Spot the error in these statements:
“I’ve met some unpleasant gay people, so now I am justified in believing homosexuality is wrong.”
“My former colleagues at a socialist think tank were manipulative and wrote some misleading articles, so now I am justified in believing that socialism is wrong.”
Answer: The conclusion to each statement is an utter non sequitur. The unpleasantness of some hypothetical gay people and the unethical behavior of some hypothetical former colleagues say nothing about the moral status of homosexuality and socialism, respectively.
Yet the structure of these statements is the basic structure of an anecdotal essay in Vox by Susie Meister, an independent scholar who earned a PhD in religious studies from the University of Pittsburgh.
In her article titled “How my job talking women out of abortions made me pro-choice,” Meister recounts her experience working at a pregnancy-crisis center back when she was pro-life. What she claims to have experienced — a caricature-perfect group of ignorant, judgmental pro-lifers who misled scared pregnant women about abortion in order to advance traditional gender roles — estranged her from the pro-life movement.
She writes,
We were directed to tell women that studies show they will regret an abortion for the rest of their lives, that they would inevitably be haunted by night terrors, anxiety, depression, and other physical ailments because of their decision to abort.
The “studies” were not cited, but it didn’t seem to matter to the staff, none of whom ever openly questioned the validity of the claims and, from what I saw, always stuck to the script when interacting with the pregnant women. They seemed to be focused solely on the center’s mission to prevent abortion, and were either convinced of the studies’ accuracy or were operating under an ends-justify-the-means approach.
Increasingly disaffected, Meister left her job at the pregnancy-crisis center after meeting with a girl who had been raped and asked for a pregnancy test (the girl discovered she wasn’t pregnant).
Before administering the pregnancy test, Meister
told her I understood. I told her I had been raped too.
I was a virgin when I was attacked. I remembered that feeling of fear, of hoping I wouldn’t end up pregnant. She and I shared a moment of silent connection, and we both started to cry.
I knew I could no longer do this job. I could no longer try to convince women what to do with their bodies based on anecdotal evidence, misinformation, and scare tactics.
After this experience, Meister became pro-choice. She doesn’t explicitly aver that this experience alone justifies her pro-choice stance, but that is the implication throughout. In her anecdote, the pro-lifers are the villains, and her conclusion is to become pro-choice.
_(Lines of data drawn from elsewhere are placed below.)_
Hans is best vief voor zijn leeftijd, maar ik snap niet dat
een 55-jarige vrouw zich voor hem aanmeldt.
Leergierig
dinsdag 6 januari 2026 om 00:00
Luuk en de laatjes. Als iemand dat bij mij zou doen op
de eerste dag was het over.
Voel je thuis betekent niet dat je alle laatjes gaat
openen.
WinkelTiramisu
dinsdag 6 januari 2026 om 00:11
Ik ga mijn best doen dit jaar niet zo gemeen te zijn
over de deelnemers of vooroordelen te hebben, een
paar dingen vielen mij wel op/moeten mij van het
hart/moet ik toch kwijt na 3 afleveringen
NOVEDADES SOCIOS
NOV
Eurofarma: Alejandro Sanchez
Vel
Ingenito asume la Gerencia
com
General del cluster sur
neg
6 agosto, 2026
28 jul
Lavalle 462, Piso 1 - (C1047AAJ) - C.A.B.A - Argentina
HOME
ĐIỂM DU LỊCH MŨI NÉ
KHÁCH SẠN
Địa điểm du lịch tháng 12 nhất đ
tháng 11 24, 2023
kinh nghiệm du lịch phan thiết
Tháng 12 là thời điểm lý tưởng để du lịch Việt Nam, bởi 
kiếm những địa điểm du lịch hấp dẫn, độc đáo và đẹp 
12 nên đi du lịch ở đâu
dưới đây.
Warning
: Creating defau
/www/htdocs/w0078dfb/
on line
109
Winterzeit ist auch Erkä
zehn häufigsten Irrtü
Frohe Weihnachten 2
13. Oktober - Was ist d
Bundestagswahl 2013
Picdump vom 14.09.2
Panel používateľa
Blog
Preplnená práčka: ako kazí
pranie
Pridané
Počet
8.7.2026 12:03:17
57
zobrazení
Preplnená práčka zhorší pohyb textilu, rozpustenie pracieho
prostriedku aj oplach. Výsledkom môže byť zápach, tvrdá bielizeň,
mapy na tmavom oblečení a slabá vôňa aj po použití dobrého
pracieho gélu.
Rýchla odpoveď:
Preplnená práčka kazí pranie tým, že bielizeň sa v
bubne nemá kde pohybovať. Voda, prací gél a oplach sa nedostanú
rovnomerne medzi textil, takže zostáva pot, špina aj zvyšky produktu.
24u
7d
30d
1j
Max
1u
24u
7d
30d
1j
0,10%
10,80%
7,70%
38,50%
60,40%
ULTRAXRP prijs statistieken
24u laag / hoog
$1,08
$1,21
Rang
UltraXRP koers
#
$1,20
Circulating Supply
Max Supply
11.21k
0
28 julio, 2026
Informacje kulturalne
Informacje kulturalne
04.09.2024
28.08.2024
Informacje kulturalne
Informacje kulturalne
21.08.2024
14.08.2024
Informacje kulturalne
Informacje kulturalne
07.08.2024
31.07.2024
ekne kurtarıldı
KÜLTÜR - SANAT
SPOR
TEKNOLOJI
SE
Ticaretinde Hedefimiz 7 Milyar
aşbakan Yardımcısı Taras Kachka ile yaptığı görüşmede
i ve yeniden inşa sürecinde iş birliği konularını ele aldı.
This piece, filed under Vox’s “First Person” section, reads like one long non sequitur. If Meister wanted to condense this story to introduce some data-driven piece about pregnancy-crisis centers, fine. But she didn’t. She penned a long and emotional anecdote whose implied argument is roughly: “These anti-abortion folk were kind of sketchy and rape is awful, ergo abortion is not wrong.”
Someone give this woman a PhD. Oh wait, she already has one.
There’s a sense in which this approach to the abortion debate is disingenuous. A moderately informed person should know that the legal argument against abortion is not that women should be bound to the home or that abortion is women’s worst sin. (I’ve yet to meet pro-lifers in my vast circle of conservative friends who believe either of these things, but apparently Meister has.) It isn’t that abortion can be traumatic for some women. It isn’t that unborn babies develop fingernails or might feel pain, though such considerations can help us grasp their humanity. And it isn’t that no pro-life people are sketchy or dishonest (but shame on any who are).
The central, necessary, and sufficient pro-life argument is that human life begins at conception and therefore that abortion amounts to the willful killing of an innocent human being. One premise this argument relies on is that willfully killing innocent human beings is wrong. Even the rising support among Americans for physician-assisted suicide needn’t amount to support for the willful nonconsensual killing of an innocent human being, though obviously popular support doesn’t make something right anyway.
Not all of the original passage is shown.